‘Soldado Milhões’, uma tentativa humilde de fazer cinema de guerra em português
Realizado por Gonçalo Galvão Teles e Jorge Paixão da Costa, “Soldado Milhões” tem lugar de destaque pela sua humildade e ausência de pretensiosismos ou paternalismos (olhando directamente para Leonel Vieira e outros que tais), ainda que aqui exista a ambição de pelo menos tentar executar a raridade que é o género do cinema de guerra em Portugal. Desde logo o principal desafio de Soldado Milhões, o herói português da primeira guerra mundial que sozinho enfrentou hordas de soldados alemães permitindo a retirada dos seus companheiros, seria o de dar a volta às limitações orçamentais que uma produção de guerra (vistosa e dispendiosa) teria à luz da realidade da indústria portuguesa de cinema. Com efeito este “Soldado Milhões” aproxima-se quer visualmente quer narrativamente do glorioso Hacksaw Ridge, de Mel Gibson, que vimos recentemente, mas infelizmente (e porque não pode fazer mais), tem dificuldades em aprofundar os seus níveis de produção para algo mais que o mero testemunho de trincheira atabalhoado por uma certa teatralidade televisiva tão difícil de descolar do cinema português.
É difícil ser exigente com “Soldado Milhões”, que faz o que pode, de forma descomplexada e ciente das suas próprias limitações (seriam precisos muitos mais milhões para que este soldado ficasse em ponto de rebuçado), mas é possível reconhecer-lhe esse valor de esforço, com uma inteligente (pelo menos no papel) estrutura narrativa em formato episódico e de memória que ajuda a disfarçar a ausência de pontos de ligação dos acontecimentos passados em 1918, que alterna entre duas linhas temporais: o companheirismo entre soldados e a guerra em 1918 e um “presente”, anos mais tarde em 1943, onde um Aníbal Milhais mais velho enfrenta a sua própria imortalização enquanto herói e um stress pós-traumático formalmente pouco convincente. Dito assim, no papel, “Soldado Milhões” tinha tudo para ser um filme de belíssimo efeito, no entanto a realização, apesar de humilde e consciente das limitações de uma produção tão ambiciosa, falha na concretização narrativa, com personagens pouco ou nada amadurecidas, momentos dramáticos cujo peso falha completamente o alvo, até difícil de contextualizar, e uma sequência narrativa muito confusa, repleta de erros de continuidade, que nem os cortes episódicos para a linha narrativa do “presente” conseguem disfarçar.

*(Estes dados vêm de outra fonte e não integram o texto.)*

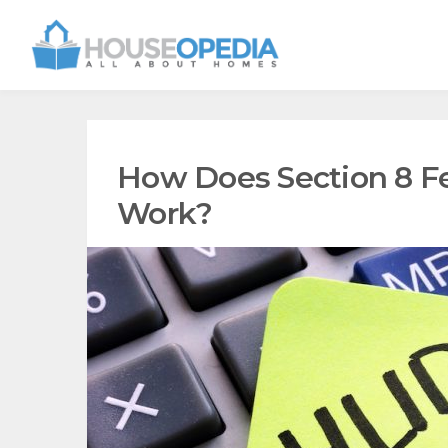
How Does Section 8 Fe
Work?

O grosso da produção foca-se no cenário de guerra, ainda que em modo low budget (o único cenário de guerra propriamente dito é a trincheira onde a pequena guarnição portuguesa se encontrava), no entanto acaba por ser a tal elipse “presente” que observa um Aníbal Milhais mais velho o principal ponto de interesse dramático para o espectador, ao representar a sua relação com a filha enquanto caçam um lobo que anda a matar gado na região. Mesmo essa linha temporal sofre desses males que não conseguem descolar “Soldado Milhões” de um certo amadorismo, particularmente na sala de montagem, o que é uma pena.

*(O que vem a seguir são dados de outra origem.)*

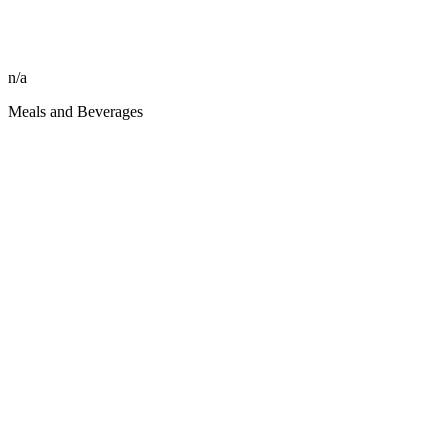
n/a
Meals and Beverages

A cena mais aguardada e que motiva a existência do filme, a resistência solitária de Aníbal Milhais perante hordas de centenas de soldados alemães, é executada de forma confusa, desconexa, e se não conhecêssemos a história dir-se-ia que o soldado Milhais enfrentou uma dúzia de soldados alemães para salvar meia dúzia de portugueses, e bem sabemos que esses não são os números. Tudo teria corrido melhor se o calor de Valongo de Milhais, em Murça, onde se desenrola o “presente”, pudesse dar espaço às episódicas memórias febris de Aníbal em jeito alucinatório de stress pós-traumático. Ao querer, em vão, ser realista e coeso, “Soldado Milhões” perde a ambiguidade que podia ter sido vantajosa no meio da sua produção minimalista. Não o fazendo, resta-lhe a honrosa função de homenagear um dos heróis da primeira guerra mundial de forma igualmente…honrosa.